The airline said it would be "business as usual" for customers but officials predicted there would have to be a extensive job cuts and a big reduction in flights if the carrier was to survive.

Glenn Tilton, the chief executive, said: "During the Chapter 11 process, we will go further and deeper in our efforts to reduce our costs. We are developing a very compelling plan of reorganisation that will enable us to successfully emerge as a stronger company with a competitive cost structure."

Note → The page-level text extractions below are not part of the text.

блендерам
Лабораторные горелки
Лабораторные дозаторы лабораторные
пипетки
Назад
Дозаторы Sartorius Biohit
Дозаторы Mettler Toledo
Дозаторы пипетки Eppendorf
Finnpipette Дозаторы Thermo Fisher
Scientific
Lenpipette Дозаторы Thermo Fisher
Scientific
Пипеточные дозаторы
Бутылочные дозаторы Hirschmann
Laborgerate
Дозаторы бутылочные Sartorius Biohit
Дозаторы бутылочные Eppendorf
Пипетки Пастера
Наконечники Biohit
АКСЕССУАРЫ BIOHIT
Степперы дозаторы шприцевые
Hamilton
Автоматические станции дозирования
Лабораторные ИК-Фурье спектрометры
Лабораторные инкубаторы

Yesterday's filing by the Chicago-based airline followed the posting of more than $4bn of losses since the attacks of 11 September, when two of its Boeings were hijacked by al-Qa'ida. As with the rest of the US airline industry, United has been struggling to recoup passengers put off flying.

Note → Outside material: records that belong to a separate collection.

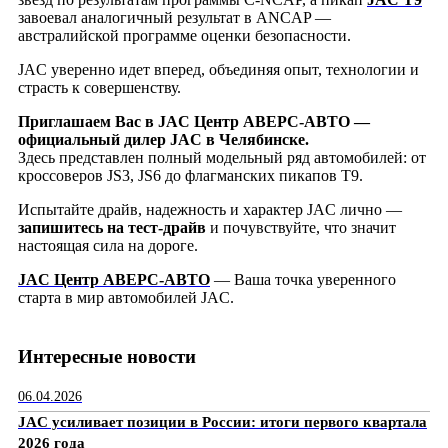
завоевал аналогичный результат в ANCAP —
австралийской программе оценки безопасности.
JAC уверенно идет вперед, объединяя опыт, технологии и
страсть к совершенству.
Приглашаем Вас в JAC Центр АВЕРС-АВТО —
официальный дилер JAC в Челябинске.
Здесь представлен полный модельный ряд автомобилей: от
кроссоверов JS3, JS6 до флагманских пикапов T9.
Испытайте драйв, надежность и характер JAC лично —
запишитесь на тест-драйв
и почувствуйте, что значит
настоящая сила на дороге.
JAC Центр АВЕРС-АВТО
— Ваша точка уверенного
старта в мир автомобилей JAC.
Интересные новости
06.04.2026
JAC усиливает позиции в России: итоги первого квартала
2026 года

In addition, the airline has seen a big drop in the number of business class seats being sold as passengers have opted for economy fares in the light of America's ongoing economic downturn. For a company with a history of labour troubles and some of the highest wage costs in the industry, the downturn has proved too difficult to navigate. Only last week the US government rejected the airline's bid for $1.8bn in federal loan guarantees, which had been its last hope for securing fresh capital.

Instead the airline has turned to the private sector to secure $1.5bn in financing to see it through bankruptcy and allow it to continue operating. The CIT Group, JP Morgan Chase, Citibank and Bank One were apparently prepared to offer the financing, realising that their credit would be the first to be repaid. United's partner in the Star Alliance, Lufthansa, said it was in talks to offer a loan of between $100m-$200m, and added that the filing by United have no effect on the alliance.

While the package will allow United to keep operating, experts said in the longer term the airline would have to undergo a major streamlining if it is to survive against the competition from smaller, leaner operators such as Southwest and JetBlue.

Gary Chase, an airline analyst at Lehman Brothers, said: "United and its employees and suppliers have to quickly address the company's heavy cash burn in order to ensure a successful reorganisation."

United is 55 per cent owned by its 83,000 employees. Leaders of its unions last month agreed to a total of $5.2bn in wage cuts over the next five-and-half years but rank-and-file mechanics rejected their $700m part of the deal, severely damaging the bail-out plan.